*** Opening of Records supplied ***

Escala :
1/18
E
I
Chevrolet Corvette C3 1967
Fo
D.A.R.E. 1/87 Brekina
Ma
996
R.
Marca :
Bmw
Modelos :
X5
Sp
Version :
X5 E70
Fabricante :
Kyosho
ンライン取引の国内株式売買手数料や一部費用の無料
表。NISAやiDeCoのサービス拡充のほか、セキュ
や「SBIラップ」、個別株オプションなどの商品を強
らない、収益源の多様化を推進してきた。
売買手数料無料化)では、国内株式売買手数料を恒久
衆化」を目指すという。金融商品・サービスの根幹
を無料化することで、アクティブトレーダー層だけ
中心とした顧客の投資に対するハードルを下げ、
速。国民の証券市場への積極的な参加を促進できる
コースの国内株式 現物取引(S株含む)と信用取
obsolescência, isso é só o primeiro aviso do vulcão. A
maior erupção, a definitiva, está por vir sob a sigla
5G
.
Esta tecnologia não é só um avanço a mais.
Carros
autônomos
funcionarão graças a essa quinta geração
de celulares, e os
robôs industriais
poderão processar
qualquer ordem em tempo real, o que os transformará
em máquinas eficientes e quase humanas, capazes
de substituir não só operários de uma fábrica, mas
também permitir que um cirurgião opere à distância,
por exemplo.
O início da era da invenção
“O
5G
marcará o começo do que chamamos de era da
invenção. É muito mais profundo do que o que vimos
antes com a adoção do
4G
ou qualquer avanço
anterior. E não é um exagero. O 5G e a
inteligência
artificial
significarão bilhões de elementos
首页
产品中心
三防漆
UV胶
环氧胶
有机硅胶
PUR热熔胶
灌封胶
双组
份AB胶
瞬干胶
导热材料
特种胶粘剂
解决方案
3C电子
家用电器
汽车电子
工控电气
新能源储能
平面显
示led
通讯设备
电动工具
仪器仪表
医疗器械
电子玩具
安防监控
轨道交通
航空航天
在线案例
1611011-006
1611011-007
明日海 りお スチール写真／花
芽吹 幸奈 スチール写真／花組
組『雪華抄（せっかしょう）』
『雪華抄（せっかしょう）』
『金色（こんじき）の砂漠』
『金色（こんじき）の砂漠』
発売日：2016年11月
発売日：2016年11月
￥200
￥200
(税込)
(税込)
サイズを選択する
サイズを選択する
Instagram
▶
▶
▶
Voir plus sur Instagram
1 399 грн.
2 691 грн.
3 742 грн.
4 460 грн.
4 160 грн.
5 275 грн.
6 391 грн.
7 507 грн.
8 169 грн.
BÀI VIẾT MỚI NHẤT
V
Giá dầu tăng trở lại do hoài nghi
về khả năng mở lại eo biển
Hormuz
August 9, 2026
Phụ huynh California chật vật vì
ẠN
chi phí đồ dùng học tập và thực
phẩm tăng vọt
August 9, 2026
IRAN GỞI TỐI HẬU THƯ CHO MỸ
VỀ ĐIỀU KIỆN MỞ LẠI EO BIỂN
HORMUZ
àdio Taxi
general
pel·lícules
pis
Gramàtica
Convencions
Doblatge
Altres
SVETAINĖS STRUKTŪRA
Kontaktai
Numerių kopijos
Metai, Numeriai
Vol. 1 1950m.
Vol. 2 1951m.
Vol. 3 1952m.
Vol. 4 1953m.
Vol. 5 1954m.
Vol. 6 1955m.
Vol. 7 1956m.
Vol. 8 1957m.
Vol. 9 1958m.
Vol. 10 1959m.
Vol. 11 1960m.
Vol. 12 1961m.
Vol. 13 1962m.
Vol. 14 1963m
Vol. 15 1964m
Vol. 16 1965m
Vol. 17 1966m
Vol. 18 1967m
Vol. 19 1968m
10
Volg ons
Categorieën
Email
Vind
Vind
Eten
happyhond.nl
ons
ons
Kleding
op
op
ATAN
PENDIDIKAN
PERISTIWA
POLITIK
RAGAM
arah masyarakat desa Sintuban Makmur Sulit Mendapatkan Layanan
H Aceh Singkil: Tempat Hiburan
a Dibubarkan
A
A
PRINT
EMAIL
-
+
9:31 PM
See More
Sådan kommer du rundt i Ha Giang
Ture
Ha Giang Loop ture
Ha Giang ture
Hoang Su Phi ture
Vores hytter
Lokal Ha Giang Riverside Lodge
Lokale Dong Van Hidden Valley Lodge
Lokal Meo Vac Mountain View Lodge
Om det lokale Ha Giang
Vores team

*** Close of Records supplied ***
*** Opening of Records supplied ***

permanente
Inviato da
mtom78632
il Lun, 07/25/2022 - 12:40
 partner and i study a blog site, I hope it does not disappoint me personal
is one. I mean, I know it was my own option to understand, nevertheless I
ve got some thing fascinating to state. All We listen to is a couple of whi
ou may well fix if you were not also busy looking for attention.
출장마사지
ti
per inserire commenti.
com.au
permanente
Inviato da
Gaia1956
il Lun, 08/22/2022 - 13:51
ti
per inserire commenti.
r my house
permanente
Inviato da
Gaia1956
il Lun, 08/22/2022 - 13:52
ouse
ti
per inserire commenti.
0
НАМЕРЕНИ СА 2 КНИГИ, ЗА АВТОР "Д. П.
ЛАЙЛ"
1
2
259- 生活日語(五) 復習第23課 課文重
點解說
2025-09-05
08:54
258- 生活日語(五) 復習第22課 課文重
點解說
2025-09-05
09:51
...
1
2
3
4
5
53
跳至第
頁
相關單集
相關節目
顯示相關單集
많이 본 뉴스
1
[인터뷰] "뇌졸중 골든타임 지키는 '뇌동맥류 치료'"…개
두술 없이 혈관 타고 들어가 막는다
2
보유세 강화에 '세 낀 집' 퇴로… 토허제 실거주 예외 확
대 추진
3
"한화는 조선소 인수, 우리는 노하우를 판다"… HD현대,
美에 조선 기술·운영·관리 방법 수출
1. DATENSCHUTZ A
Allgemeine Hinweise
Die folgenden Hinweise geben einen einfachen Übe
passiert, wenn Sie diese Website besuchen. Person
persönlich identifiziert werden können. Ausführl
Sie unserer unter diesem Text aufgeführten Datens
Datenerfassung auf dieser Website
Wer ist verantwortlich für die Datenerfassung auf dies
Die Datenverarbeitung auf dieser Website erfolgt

*** Close of Records supplied ***

== Exercise description ==
All that is wanted is a faithful reproduction of the line above with "보유세 강화에 '세 낀 집' 퇴로… 토허제 실거주 예외 확", the line with "Die Datenverarbeitung auf", and every line in between.

== Task result ==
보유세 강화에 '세 낀 집' 퇴로… 토허제 실거주 예외 확
대 추진
3
"한화는 조선소 인수, 우리는 노하우를 판다"… HD현대,
美에 조선 기술·운영·관리 방법 수출
1. DATENSCHUTZ A
Allgemeine Hinweise
Die folgenden Hinweise geben einen einfachen Übe
passiert, wenn Sie diese Website besuchen. Person
persönlich identifiziert werden können. Ausführl
Sie unserer unter diesem Text aufgeführten Datens
Datenerfassung auf dieser Website
Wer ist verantwortlich für die Datenerfassung auf dies
Die Datenverarbeitung auf dieser Website erfolgt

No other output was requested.